God of the Dark


God in the dark
With me in this space
Void of taste or care
Having lost hold on this place.

God in the dark
Somehow here
Ruling here
But not lifting
My spirit unto light.

God of the sickness
Holding health
But not giving,
Full of power
But not willing.

God of the Dark.

Where can I go from your spirit?
Where can I flee from your presence?
I have made my bed in the depths
And settled on the far side of the sea,
Is even here your hand upon me?
Shall you, here, hold me fast?

Then you must be the God of the Dark
As well as the light.
And God of the emptiness
As well as the fullness,
And the numbness as well as the feelings,
Of the disease as well as the health,
And the unsound as well as the sane.
Not passive
But lord here
Just as much as bright day
For darkness and light are alike to you.

Then all that I lose—
My plans, my pleasures, my sanity—
I lose it not into nothingness
But into your hands
For your right hand holds me fast
And my soul, in the dark,
Which is you,
Knows that full well.


I feel this poem needs some explanation as some of the lines might seem disturbing. God is the darkness? Darkness and light are alike to God? This is a reflection on the omnipotence and presence of God even in the darkest of times. I recently experienced a few months of mental darkness brought on chemical imbalances due to Hashimoto's Thyroiditis. And it was through these dark times that I realized that God was equally present and equally in control as he was in my days of joy and health.

At first I felt that I had somehow lost the presence of God because of the darkness in me. Christians aren't supposed to feel this way. Right? The joy of the Lord is our strength. Right? I was deeply comforted by Psalm 139, which I'd hitherto thought referred to physical places. Now however, I think the psalmist might be talking about a mental state when he mentions making a bed in the depths and settling on the far side of the sea.

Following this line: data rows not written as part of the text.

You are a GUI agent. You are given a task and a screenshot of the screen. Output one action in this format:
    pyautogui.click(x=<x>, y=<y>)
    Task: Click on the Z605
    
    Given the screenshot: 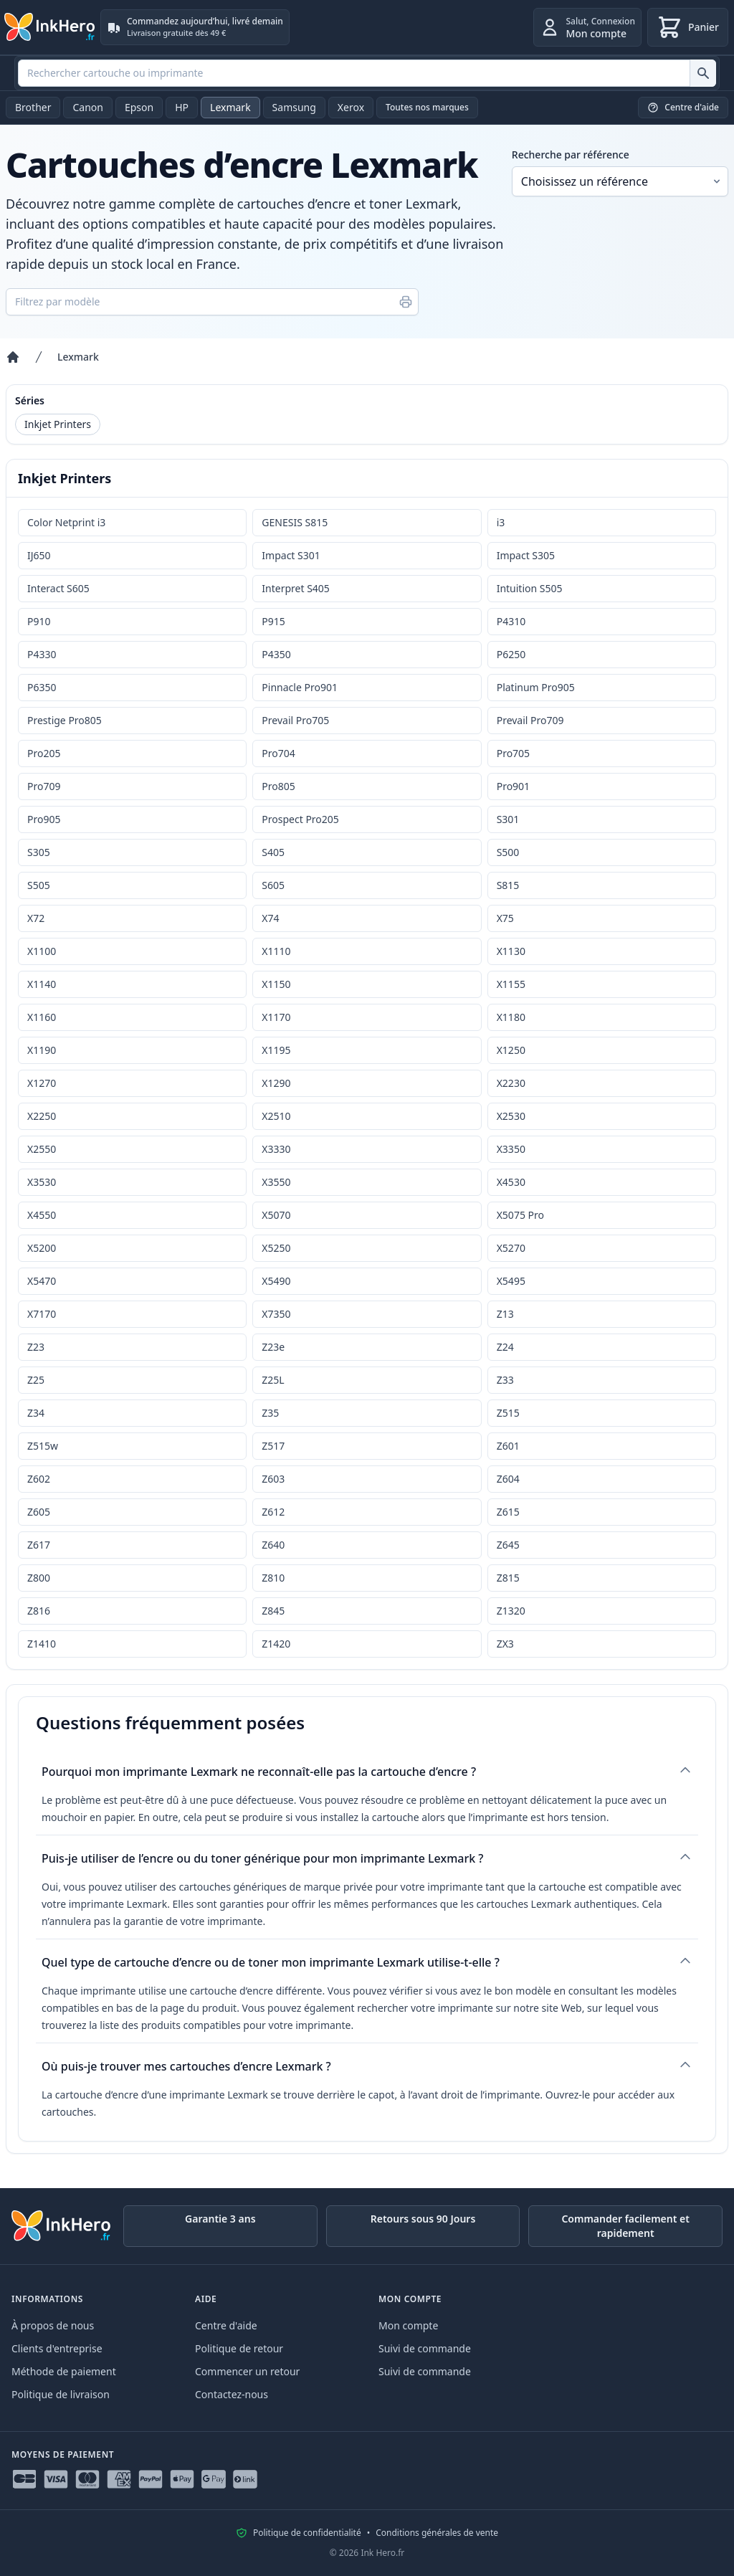 What is the action you would take?
    pyautogui.click(x=38, y=1511)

The Lord is with him there as well. The mental state of darkness and light are alike to God. He is lord of both. He is in both places.

I don't think God has made a world in which he sits on his hands and just allows the consequences of evil things to happen as if he were saying, "Well, that's what I get for making creatures with freewill." I think God is equally in control, yes even responsible for, the sorrows as he is the joys. I think he creates life and orchestrates death. Nothing is outside his lordship.